Retired educationist IK Gyasi has described as worrying the mass failure by pupils in this year’s Junior High School exams.

Results released by the West Africa Examination Council for pupils in the 2010-11 Academic year show a rather appalling performance in many parts of the country.

In the Sekondi Takoradi Metropolis in the Western Region, none of the pupils in the five public schools could make the aggregate for continuation in the Senior High School.

The requisite aggregate needed for admission in SHS is 06-30.

The District Education Director in Takoradi Kofi Mbiah who confirmed the mass failure attributed it to a myriad of factors.

“Naturally who wouldn’t be worried? As a District Director of Education in the district where performance is so low if I don’t get worried then why am I here? Nobody got anything between aggregate 6 and 30, so they couldn’t qualify for admission into any of the SHS,” he said.

He said cases of truancy, pregnancy and economic activities the pupils engage in during school hours contributed to the failures.

He said the Assembly has taken remedial measures including strict implementation of the bye laws to control truancy and to resolve the problem.

In Akatsi in the Volta Region, almost 60 per cent of the pupils are reported to have failed the exams.

IK Gyasi in an interview with Joy News said the fact that the failure is widespread must be a source of worry for all Ghanaians.

He said for effective learning to take place, the pupils, teachers and the teaching environment must be conducive enough for effective learning to take place.

“Are the pupils themselves willing and ready to learn?

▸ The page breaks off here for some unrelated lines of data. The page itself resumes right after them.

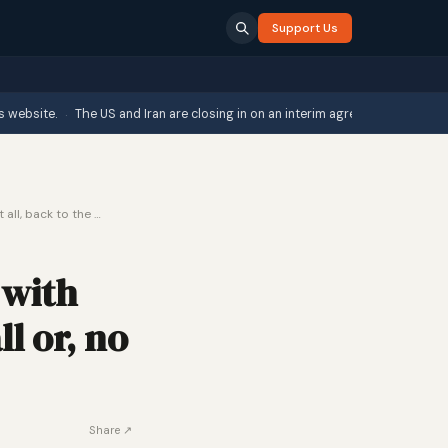
Support Us
·
e.
The US and Iran are closing in on an interim agreement brokered by Oman
 all, back to the …
 with
ll or, no
Share ↗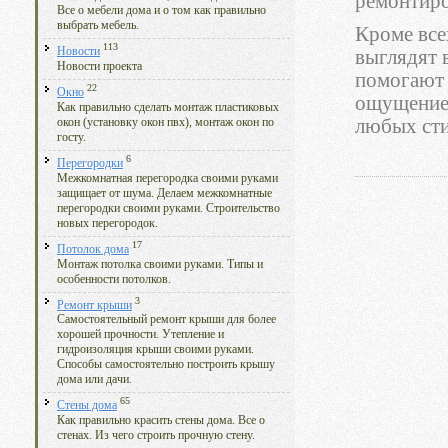
ремонтиро
Все о мебели дома и о том как правильно
выбрать мебель.
Кроме все
113
Новости
выглядят 
Новости проекта
помогают 
22
Окно
ощущение 
Как правильно сделать монтаж пластиковых
любых ст
окон (установку окон пвх), монтаж окон по
госту.
6
Перегородки
Межкомнатная перегородка своими руками
защищает от шума. Делаем межкомнатные
перегородки своими руками. Строительство
новых перегородок.
17
Потолок дома
Монтаж потолка своими руками. Типы и
особенности потолков.
3
Ремонт крыши
Самостоятельный ремонт крыши для более
хорошей прочности. Утепление и
гидроизоляция крыши своими руками.
Способы самостоятельно построить крышу
дома или дачи.
65
Стены дома
Как правильно красить стены дома. Все о
стенах. Из чего строить прочную стену.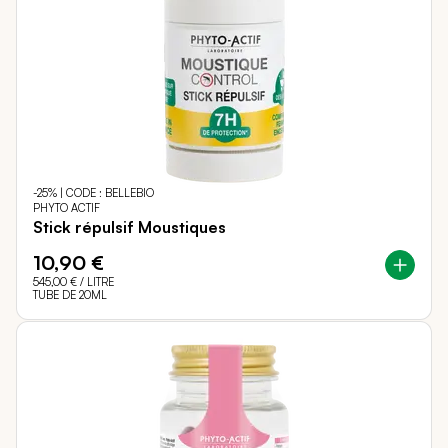
-25% | CODE : BELLEBIO
PHYTO ACTIF
Stick répulsif Moustiques
10,90 €
545,00 €
/ LITRE
TUBE DE 20ML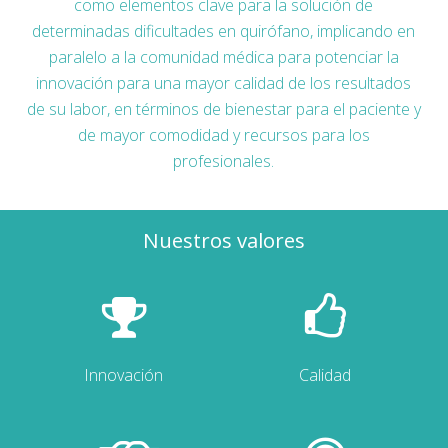
como elementos clave para la solución de
determinadas dificultades en quirófano, implicando en
paralelo a la comunidad médica para potenciar la
innovación para una mayor calidad de los resultados
de su labor, en términos de bienestar para el paciente y
de mayor comodidad y recursos para los
profesionales.
Nuestros valores
Innovación
Calidad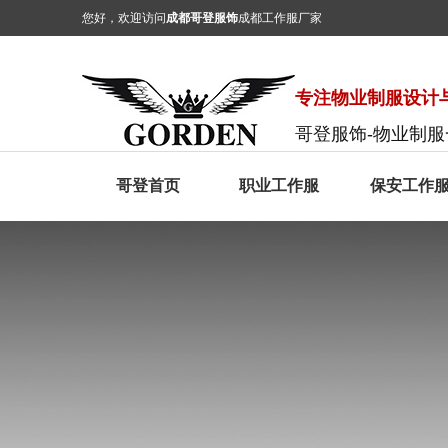
您好，欢迎访问
成都哥登服饰
成都工作服厂家
专注物业制服设计与
哥登服饰-物业制
哥登首页
职业工作服
保安工作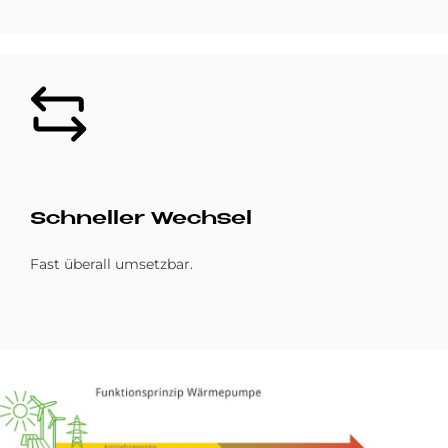
Bild
Schnel­ler Wech­sel
Fast überall umsetzbar.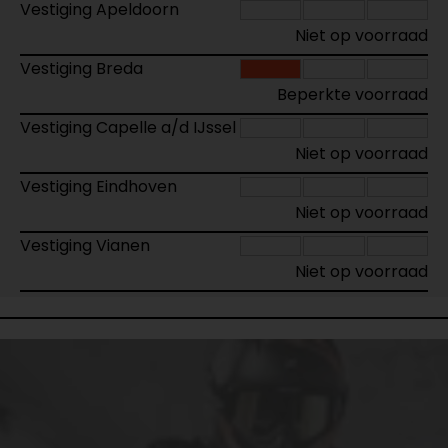
Vestiging Apeldoorn
Niet op voorraad
Vestiging Breda
Beperkte voorraad
Vestiging Capelle a/d IJssel
Niet op voorraad
Vestiging Eindhoven
Niet op voorraad
Vestiging Vianen
Niet op voorraad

What is the situation at home?… Are they well resourced? Did they even eat in the morning before they went to school? When they get to school is the environment conducive” Mr Gyasi pointed out.

“…When there are about 60 students in one class and you only have 10 reading books there is no way you can achieve effective learning and teaching results,” he noted.

He said everybody must take responsibility for what is described as a tragedy.

He said parents by virtue of the maxim of free education have resigned from incurring any costs at all in educating their children.

He said it sometimes becomes precarious that pupils have to share uniforms in their bid to acquire education.

“In one school two brothers were using one exercise book, one writing from the front, the other writing from the back. Sometimes when you have this shift system I hear that the boy who goes to school in the morning gives his uniform to his brother who goes to school in the afternoon.

“So don’t blame just the educational authority although they share in the blame. Blame parents, blame teachers, blame the head of school who has to supervise and blame the whole environment. All of us must share in the blame and therefore all of us must ensure this tragedy doesn’t continue to happen year after year.”